Visit the conservatory cafe and taste seasonal local Huon Valley local produce. There are also freshly baked savoury items, pastries and cakes. On saturdays from 2pm you can enjoy high tea; the classic English-style conservatory provides the class and experience necessary to really enjoy high tea properly.

The Three Twigs shop provides a stylish range of clothing, homewares and gifts. The clothing has an emphasis on natural fibres such as linen, rayon, wool, cotton and other breathable and comfortable clothes which make you look and feel great.

Conservatory Cafe

Luxury Bed and Breakfast offers a choice of three elegant rooms with spacious living areas, log fires and bay windows which provide a view of the village. Enjoy complimentary port, sherry and local produce.

The Farmhouse Kitchen

The Farmhouse Kitchen is another place where you can come and learn how to cook. The theme here is amazing southern Italian dishes from the Puglia region. Gain knowledge, insights and inspiration from Guiliana who has 45 years’ experience in the kitchen and brings knowledge passed down from generation before her, as well as her daughter Genevieve.

There are a range of classes here with a broad focus as well as specific classes on favourites such as pasta rustica, vegetarian, pizza and Italian bread, meat, lunch, al fresco, Italian feast, gnocchi, artichokes, cannoli and chiacchiere, tomato bottling and more.

Other nearby things to do

The Hartzview Vineyard and Heritage Pickers Hut Village Historic Museum at Gardners Bay is worth a visit on your way to or from Cygnet.
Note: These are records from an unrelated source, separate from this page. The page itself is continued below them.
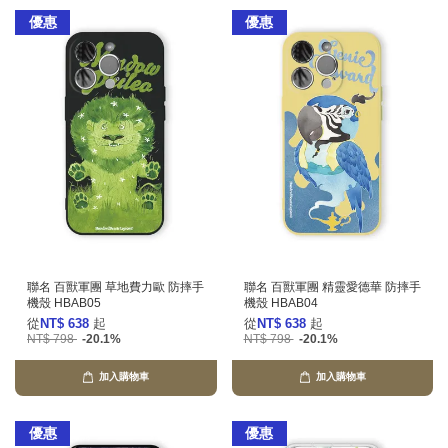
優惠
優惠
聯名 百獸軍團 草地費力歐 防摔手
聯名 百獸軍團 精靈愛德華 防摔手
機殼 HBAB05
機殼 HBAB04
從
NT$ 638
起
從
NT$ 638
起
NT$ 798
-20.1%
NT$ 798
-20.1%
加入購物車
加入購物車
優惠
優惠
There are cellar door tastings of wine, port, liqueurs and mead, and a vineyard cafe.

The Heritage Pickers Hut Village is worth a visit, where you can take a self-guided tour of 7 restored fruit pickers huts. These huts were homes to those picking apples but were also used to hold Italian prisoners of war during world war two.

The nearby village of Franklin is also worth a visit, where you can enjoy a cider tasting and lunch at Frank’s cider bar and cellar door and enjoy the Wooden Boat Centre.

Ranelagh, slightly inland from Huonville is another great destination to visit, with the highly acclaimed Home Hill Winery and The Taste of the Huon in March.